[TAG] deleted file recovery
Ben Okopnik
ben at linuxgazette.net
Fri Oct 17 17:06:32 MSD 2008
On Fri, Oct 17, 2008 at 12:58:07AM +0100, Francis Daly wrote:
> On Thu, Oct 16, 2008 at 06:52:27PM -0400, Ben Okopnik wrote:
>
> > Here's something that should address both issues (I have not done any
> > significant testing on this, and would certainly welcome comments):
>
> Even minor nitpicky ones? :-)
Sure. As long as they're at least interesting. :)
> > ``
> > #!/bin/bash
> > # Created by Ben Okopnik on Thu Oct 16 18:17:50 EDT 2008
> >
> > [ -z "$1" ] && { printf "Usage: ${0##*/} <file_to_safely_delete>\n"; exit; }
> >
> > ################ User-defined variables ###########################
> > savedir=${HOME}/.Trash # Directory in which files are backed up #
> > keeptime=30 # Delete backups after this many days #
> > ###################################################################
> >
> > # Create $savedir if it doesn't exist
> > [ -d "$savedir" ] || mkdir "$savedir"
>
> I tend to "mkdir -p". Presumably they have similar failure modes if
> $savedir exists as a non-directory. Possibly I'm sacrificing pre-POSIX
> portability for less typing.
[blink] In what case, pray tell, would *${HOME}* not exist? I suppose
that '-p' would do no harm - frankly, using it in scripts is my own
first inclination - but I couldn't see any situation in which it would
be applicable. Anyone who actually edits the script and changes the
savedir to something bizarre would also theoretically know enough to
create it - or would suffer the consequences.

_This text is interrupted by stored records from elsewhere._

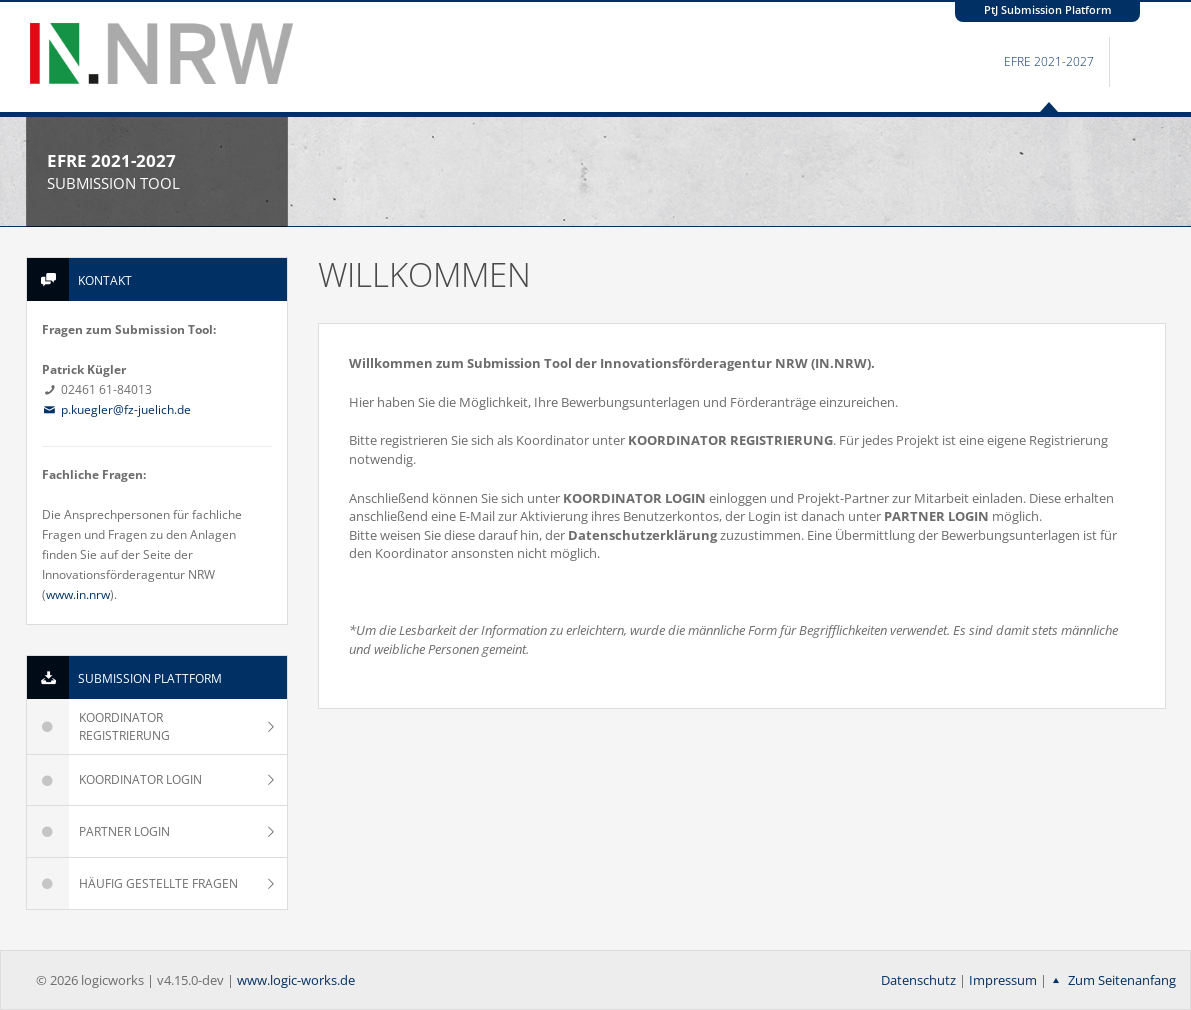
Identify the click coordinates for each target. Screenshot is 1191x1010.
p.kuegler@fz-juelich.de (117, 409)
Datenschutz (918, 980)
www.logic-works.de (296, 980)
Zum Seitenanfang (1111, 980)
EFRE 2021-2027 (1049, 61)
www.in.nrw (78, 594)
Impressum (1003, 980)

> > # Generate unique, time-stamped filename
> > savename="${1##*/}:`/bin/date '+%s%N'`"
> >
> > # Delete file *only* if hardlink creation succeeded
> > /bin/ln "$1" "$savedir/$savename" && /bin/rm "$1"
>
> I'm not sure I see the difference between this and just "mv" -- apart
> from the "cross-filesystem" thing. Maybe that's exactly it.
Try it on a, say, 10GB file. You'll see the difference immediately.
(Hint: it takes a while to "mv" something that size.)
> Can't use
> this script to delete from a non-$HOME filesystem (on typical
> implementations).
You have a point; copy-and-delete would cover more stuff, including
other filesystems. That's a pretty easy change.
> > # Delete any files in $savedir that are older than $keeptime
> > /usr/bin/find $savedir -mtime +$keeptime -delete
>
> ctime is more likely to be useful than mtime here, I think.
I'd considered it when I wrote it, but still can't see a reason that it
would be more useful. Reasoning, please?